Skip to main content

Unraveling the Chaos: What We Learned from a Data Center Electrical Disturbance

By February 13, 2026uPDate

In the complex world of electrical systems, even the smallest error can trigger a cascade of major disruptions. This was the case at a data center, where an unexpected electrical disturbance caused a series of failures, causing chaos throughout the system. The incident not only tested the resilience of the facility’s infrastructure but also highlighted the importance of following detailed procedures when operating complex electrical systems.

The Incident

It all started when facilities personnel inadvertently initiated a “load test” of a generator instead of the intended “no load” engine test of a standby diesel generator, causing an unintended open transition transfer to the generator, which resulted in downstream loads being transferred to battery power for approximately three seconds. The error likely occurred from pressing the wrong button on the Woodward DTSC-200 controller.

UPS Failure and Load Transfer

MIB3 control board

The situation quickly escalated when the retransfer to utility power was initiated. As expected, during the open transition retransfer process, the generator main breaker opened. The UPS ran on battery for approximately 179 milliseconds before experiencing UPS alarms indicating breaker position inconsistencies and the opening of output contactors, which led to de-energization of the UPS output. The UPS internal logic misinterpreted breaker statuses due to damage to the external interface control board within the UPS, causing the UPS controls to believe the UPS output was paralleled with the maintenance bypass source. This led to an attempt to transfer to static bypass, which was unavailable as the utility main had not yet closed.

STS Retransfers and Manual Interventions

All five STSs associated with the system simultaneously transferred the load to the backup UPS, utilizing optimized transfer algorithms to limit inrush current. The transfer duration took at least 5 milliseconds to complete, during which time the bulk capacitors at the server power supplies were partially drained of their stored energy. When the load was transferred to the backup UPS, bulk capacitors demanded massive amounts of energy to recharge their power supply capacitors (236% of the backup UPS rating), and as a result, the backup UPS was overloaded.

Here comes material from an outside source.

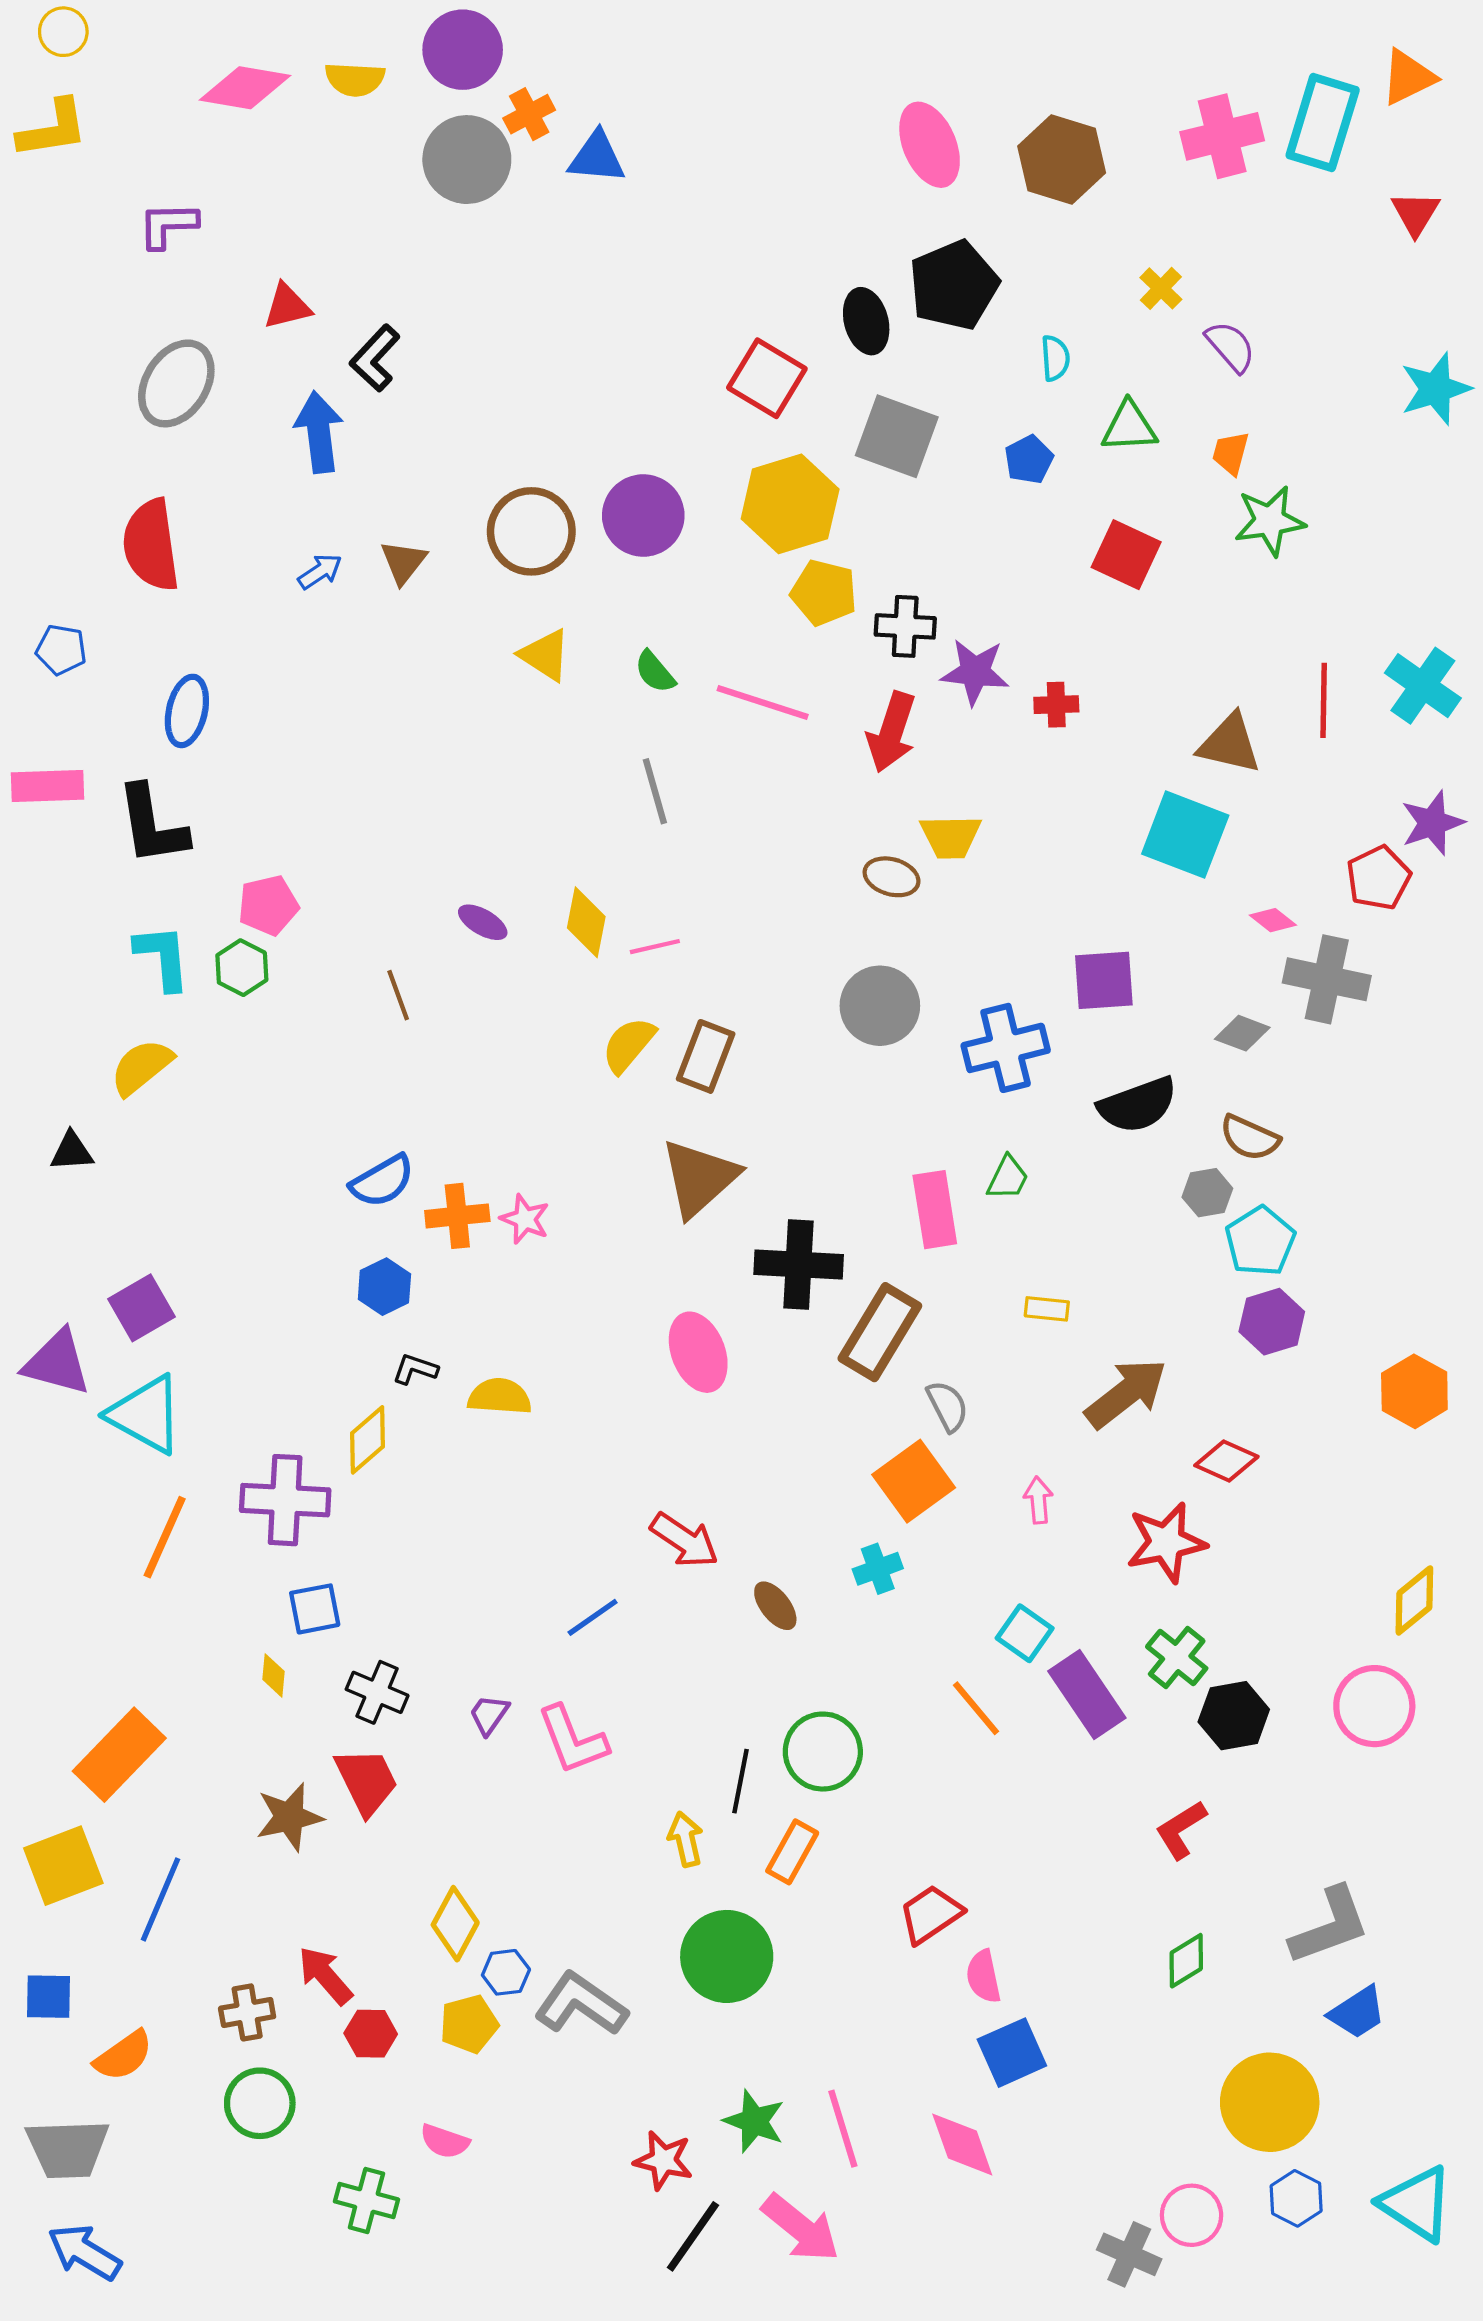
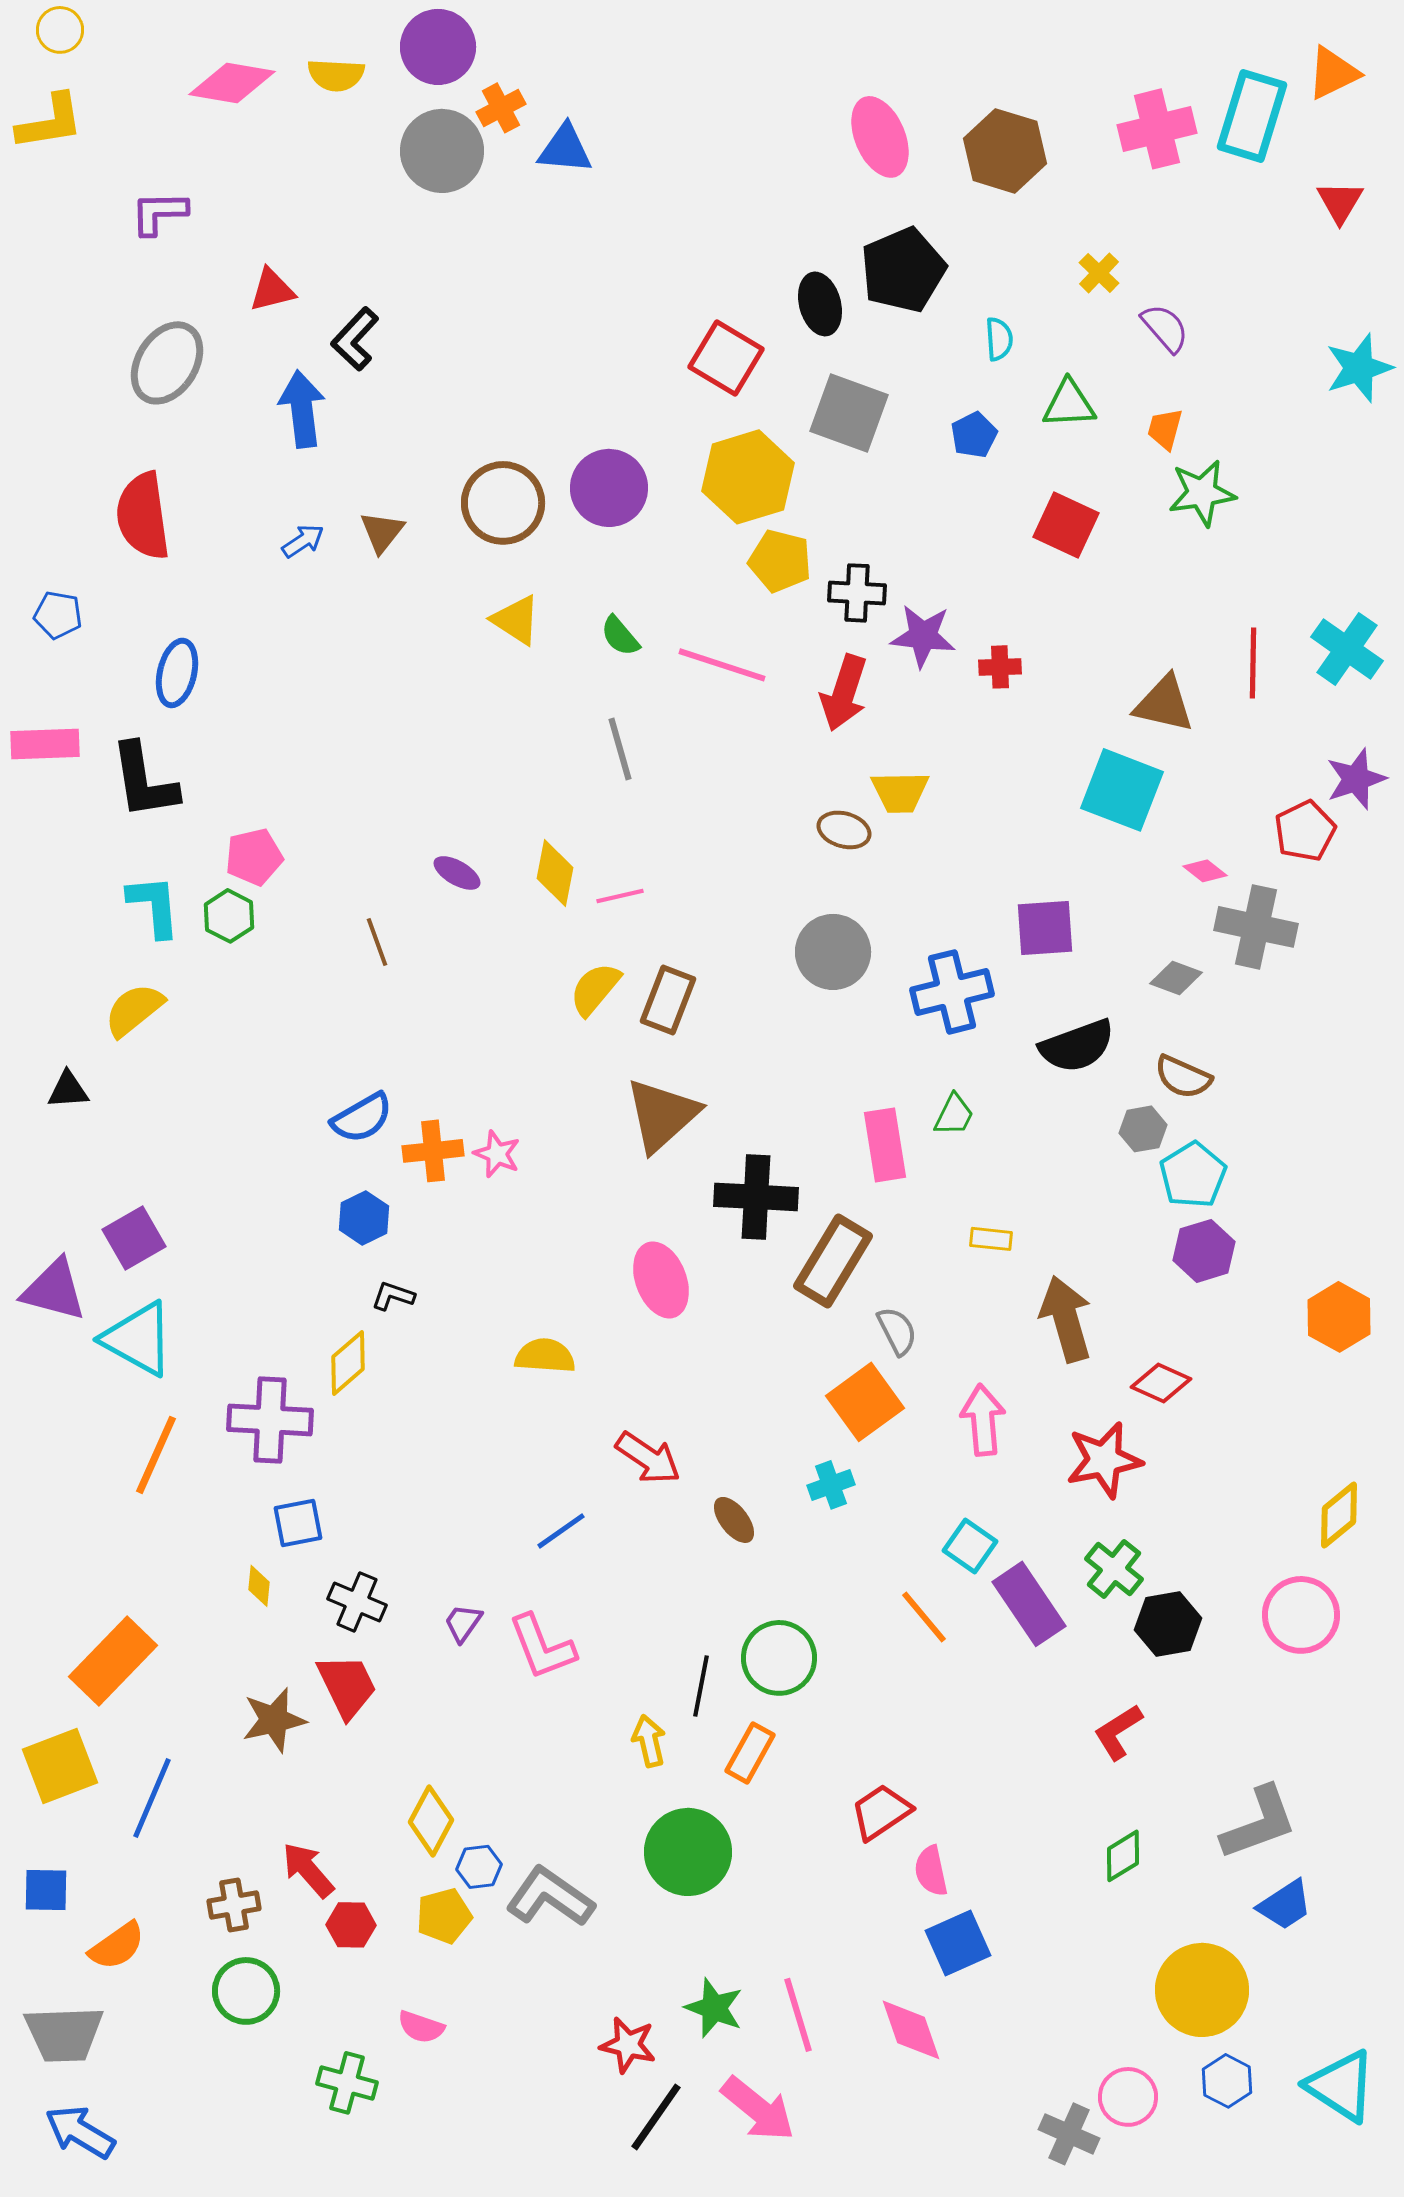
brown arrow: (1126, 1393) -> (1066, 1319), turned -68
yellow semicircle: (500, 1397) -> (545, 1356), moved
pink arrow: (1038, 1500) -> (983, 1420), size x1.6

The massive overload of the backup UPS forced it to static bypass out when its inverter was out of phase with the bypass source. The out-of-phase transfer condition caused the power distribution units (PDUs) to generate massive inrush currents. The impedance of the power source was such that the high current flow resulted in depressed voltage at the secondary side of the downstream PDUs and ultimately partial de-energization of some critical loads in the critical environment.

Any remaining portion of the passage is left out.